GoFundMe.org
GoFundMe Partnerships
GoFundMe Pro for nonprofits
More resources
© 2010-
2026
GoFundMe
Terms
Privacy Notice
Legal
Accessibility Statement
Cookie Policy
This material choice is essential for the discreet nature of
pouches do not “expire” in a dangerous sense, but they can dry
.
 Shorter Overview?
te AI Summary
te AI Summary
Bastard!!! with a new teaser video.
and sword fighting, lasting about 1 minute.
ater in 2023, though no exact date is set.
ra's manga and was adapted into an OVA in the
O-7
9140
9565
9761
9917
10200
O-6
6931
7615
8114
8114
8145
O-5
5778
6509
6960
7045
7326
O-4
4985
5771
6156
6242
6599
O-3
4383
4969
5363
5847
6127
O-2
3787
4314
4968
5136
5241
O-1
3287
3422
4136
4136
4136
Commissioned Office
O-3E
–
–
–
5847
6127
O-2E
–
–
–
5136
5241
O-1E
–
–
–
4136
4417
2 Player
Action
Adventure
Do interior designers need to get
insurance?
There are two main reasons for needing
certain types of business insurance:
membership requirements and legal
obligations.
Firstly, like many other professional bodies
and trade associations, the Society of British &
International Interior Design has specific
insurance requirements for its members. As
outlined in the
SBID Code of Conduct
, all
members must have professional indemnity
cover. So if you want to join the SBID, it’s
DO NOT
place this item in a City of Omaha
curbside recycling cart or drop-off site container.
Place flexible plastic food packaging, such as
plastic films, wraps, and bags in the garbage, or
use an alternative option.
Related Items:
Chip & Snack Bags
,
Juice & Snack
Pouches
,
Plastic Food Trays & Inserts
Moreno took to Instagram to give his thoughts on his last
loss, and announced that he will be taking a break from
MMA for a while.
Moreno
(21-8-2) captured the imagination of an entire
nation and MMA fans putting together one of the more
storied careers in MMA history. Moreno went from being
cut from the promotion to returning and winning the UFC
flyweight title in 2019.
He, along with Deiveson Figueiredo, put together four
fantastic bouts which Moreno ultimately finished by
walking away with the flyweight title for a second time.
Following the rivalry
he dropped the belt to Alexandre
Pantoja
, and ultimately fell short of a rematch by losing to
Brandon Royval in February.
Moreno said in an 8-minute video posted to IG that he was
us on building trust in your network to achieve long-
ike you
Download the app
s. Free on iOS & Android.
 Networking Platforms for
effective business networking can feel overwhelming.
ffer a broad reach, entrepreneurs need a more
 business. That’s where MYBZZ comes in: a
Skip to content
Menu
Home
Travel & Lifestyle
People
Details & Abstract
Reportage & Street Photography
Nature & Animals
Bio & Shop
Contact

====

Exercise directions: The records shown above are to be retyped exactly, with none omitted.

Result:
GoFundMe.org
GoFundMe Partnerships
GoFundMe Pro for nonprofits
More resources
© 2010-
2026
GoFundMe
Terms
Privacy Notice
Legal
Accessibility Statement
Cookie Policy
This material choice is essential for the discreet nature of
pouches do not “expire” in a dangerous sense, but they can dry
.
 Shorter Overview?
te AI Summary
te AI Summary
Bastard!!! with a new teaser video.
and sword fighting, lasting about 1 minute.
ater in 2023, though no exact date is set.
ra's manga and was adapted into an OVA in the
O-7
9140
9565
9761
9917
10200
O-6
6931
7615
8114
8114
8145
O-5
5778
6509
6960
7045
7326
O-4
4985
5771
6156
6242
6599
O-3
4383
4969
5363
5847
6127
O-2
3787
4314
4968
5136
5241
O-1
3287
3422
4136
4136
4136
Commissioned Office
O-3E
–
–
–
5847
6127
O-2E
–
–
–
5136
5241
O-1E
–
–
–
4136
4417
2 Player
Action
Adventure
Do interior designers need to get
insurance?
There are two main reasons for needing
certain types of business insurance:
membership requirements and legal
obligations.
Firstly, like many other professional bodies
and trade associations, the Society of British &
International Interior Design has specific
insurance requirements for its members. As
outlined in the
SBID Code of Conduct
, all
members must have professional indemnity
cover. So if you want to join the SBID, it’s
DO NOT
place this item in a City of Omaha
curbside recycling cart or drop-off site container.
Place flexible plastic food packaging, such as
plastic films, wraps, and bags in the garbage, or
use an alternative option.
Related Items:
Chip & Snack Bags
,
Juice & Snack
Pouches
,
Plastic Food Trays & Inserts
Moreno took to Instagram to give his thoughts on his last
loss, and announced that he will be taking a break from
MMA for a while.
Moreno
(21-8-2) captured the imagination of an entire
nation and MMA fans putting together one of the more
storied careers in MMA history. Moreno went from being
cut from the promotion to returning and winning the UFC
flyweight title in 2019.
He, along with Deiveson Figueiredo, put together four
fantastic bouts which Moreno ultimately finished by
walking away with the flyweight title for a second time.
Following the rivalry
he dropped the belt to Alexandre
Pantoja
, and ultimately fell short of a rematch by losing to
Brandon Royval in February.
Moreno said in an 8-minute video posted to IG that he was
us on building trust in your network to achieve long-
ike you
Download the app
s. Free on iOS & Android.
 Networking Platforms for
effective business networking can feel overwhelming.
ffer a broad reach, entrepreneurs need a more
 business. That’s where MYBZZ comes in: a
Skip to content
Menu
Home
Travel & Lifestyle
People
Details & Abstract
Reportage & Street Photography
Nature & Animals
Bio & Shop
Contact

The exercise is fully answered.